Material supplied:
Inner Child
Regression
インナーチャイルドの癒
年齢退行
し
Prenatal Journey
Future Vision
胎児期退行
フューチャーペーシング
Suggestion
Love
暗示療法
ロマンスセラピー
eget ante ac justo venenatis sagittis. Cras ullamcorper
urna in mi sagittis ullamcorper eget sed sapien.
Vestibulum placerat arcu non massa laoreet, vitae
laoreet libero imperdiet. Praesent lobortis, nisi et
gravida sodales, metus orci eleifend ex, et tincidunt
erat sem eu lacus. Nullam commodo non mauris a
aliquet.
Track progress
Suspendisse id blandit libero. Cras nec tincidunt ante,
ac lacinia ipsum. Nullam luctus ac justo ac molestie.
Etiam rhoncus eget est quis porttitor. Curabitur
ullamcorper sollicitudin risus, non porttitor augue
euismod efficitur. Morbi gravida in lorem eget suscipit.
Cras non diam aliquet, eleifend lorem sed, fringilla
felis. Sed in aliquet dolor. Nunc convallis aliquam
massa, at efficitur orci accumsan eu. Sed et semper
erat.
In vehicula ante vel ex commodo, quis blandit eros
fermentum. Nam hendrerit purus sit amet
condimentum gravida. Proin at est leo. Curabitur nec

* * *

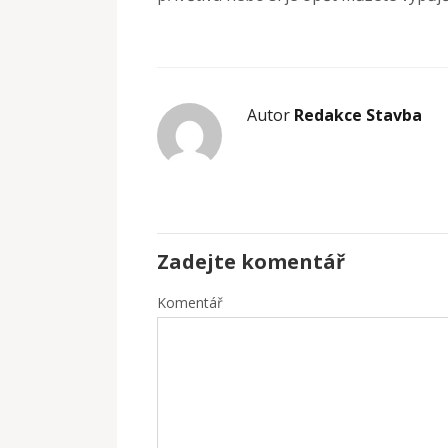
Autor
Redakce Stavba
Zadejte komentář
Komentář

---

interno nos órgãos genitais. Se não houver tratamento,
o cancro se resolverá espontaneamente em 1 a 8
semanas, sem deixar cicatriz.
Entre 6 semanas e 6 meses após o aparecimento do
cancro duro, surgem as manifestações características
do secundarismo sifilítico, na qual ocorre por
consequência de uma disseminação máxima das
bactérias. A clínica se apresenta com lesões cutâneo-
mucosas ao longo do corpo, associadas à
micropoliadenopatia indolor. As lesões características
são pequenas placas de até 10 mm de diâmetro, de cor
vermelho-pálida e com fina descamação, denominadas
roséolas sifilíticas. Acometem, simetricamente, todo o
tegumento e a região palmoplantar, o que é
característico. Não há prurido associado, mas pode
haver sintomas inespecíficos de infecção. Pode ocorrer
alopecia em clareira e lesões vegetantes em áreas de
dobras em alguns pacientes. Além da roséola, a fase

Task description: Restate word for word the entries above, starting at the line with "alopecia em clareira" and ending at the line with "dobras em alguns", inclusive, and no others.

Task output:
alopecia em clareira e lesões vegetantes em áreas de
dobras em alguns pacientes. Além da roséola, a fase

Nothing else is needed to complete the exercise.